-- Work required --
Please copy each line of the data that includes the string "Yataklı".
=== Data ===
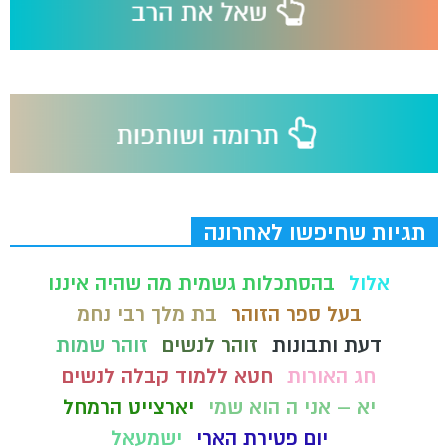
תגיות שחיפשו לאחרונה
אלול
בהסתכלות גשמית מה שהיה איננו
בעל ספר הזוהר
בת מלך רבי נחמ
דעת ותבונות
זוהר לנשים
זוהר שמות
חג האורות
חטא ללמוד קבלה לנשים
יא – אני ה הוא שמי
יארצייט הרמחל
יום פטירת הארי
ישמעאל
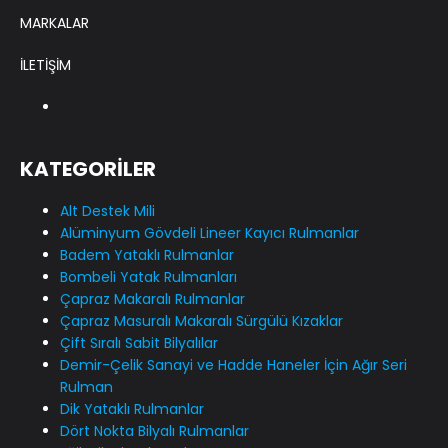
MARKALAR
İLETİŞİM
KATEGORİLER
Alt Destek Mili
Alüminyum Gövdeli Lineer Kayıcı Rulmanlar
Badem Yataklı Rulmanlar
Bombeli Yatak Rulmanları
Çapraz Makaralı Rulmanlar
Çapraz Masuralı Makaralı Sürgülü Kızaklar
Çift Sıralı Sabit Bilyalılar
Demir-Çelik Sanayi ve Hadde Haneler İçin Ağır Seri
Rulman
Dik Yataklı Rulmanlar
Dört Nokta Bilyalı Rulmanlar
===
-- Exercise result --
Badem Yataklı Rulmanlar
Dik Yataklı Rulmanlar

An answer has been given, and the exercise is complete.